── Excerpted data
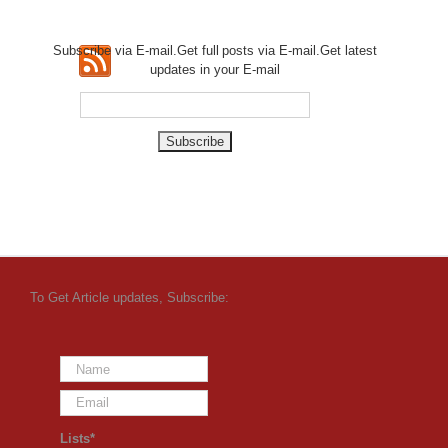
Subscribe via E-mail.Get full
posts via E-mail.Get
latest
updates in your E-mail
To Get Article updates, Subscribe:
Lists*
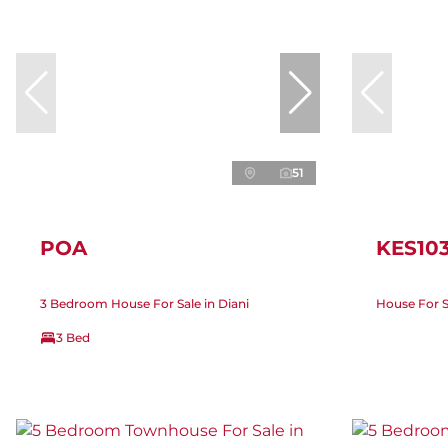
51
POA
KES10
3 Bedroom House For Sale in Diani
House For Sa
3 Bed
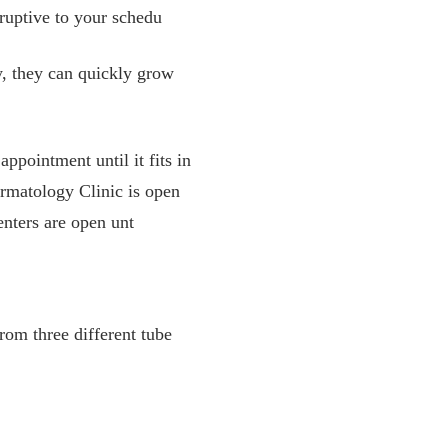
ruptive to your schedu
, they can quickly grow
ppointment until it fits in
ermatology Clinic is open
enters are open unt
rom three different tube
────
── Excerpted data
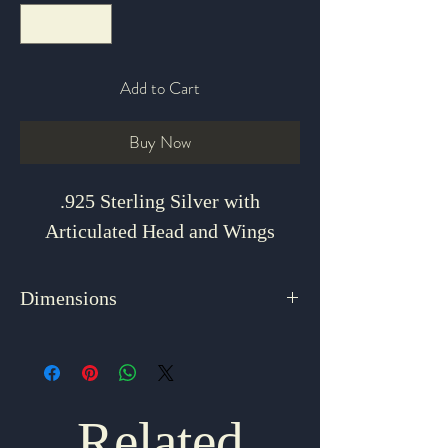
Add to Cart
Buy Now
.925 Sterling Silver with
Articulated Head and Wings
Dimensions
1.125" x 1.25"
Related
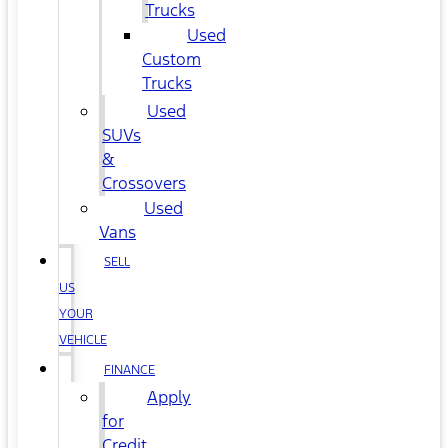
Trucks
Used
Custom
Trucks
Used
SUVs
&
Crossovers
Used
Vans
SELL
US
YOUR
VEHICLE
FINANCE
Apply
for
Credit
────
── Excerpted data
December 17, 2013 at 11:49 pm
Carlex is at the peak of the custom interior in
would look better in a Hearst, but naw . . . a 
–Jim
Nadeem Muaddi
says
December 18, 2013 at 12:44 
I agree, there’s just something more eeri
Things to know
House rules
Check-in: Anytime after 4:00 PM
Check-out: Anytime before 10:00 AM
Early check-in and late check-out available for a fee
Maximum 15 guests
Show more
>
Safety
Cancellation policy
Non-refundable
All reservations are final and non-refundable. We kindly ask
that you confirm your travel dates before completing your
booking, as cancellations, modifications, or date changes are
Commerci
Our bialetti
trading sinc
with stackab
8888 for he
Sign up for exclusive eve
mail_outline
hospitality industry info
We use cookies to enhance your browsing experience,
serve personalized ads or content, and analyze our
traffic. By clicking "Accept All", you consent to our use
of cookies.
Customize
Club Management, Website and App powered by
────
§ What you have to do
Tally the lines of the material in which the string "before" occurs, and present only that tally.

§ Written answer
2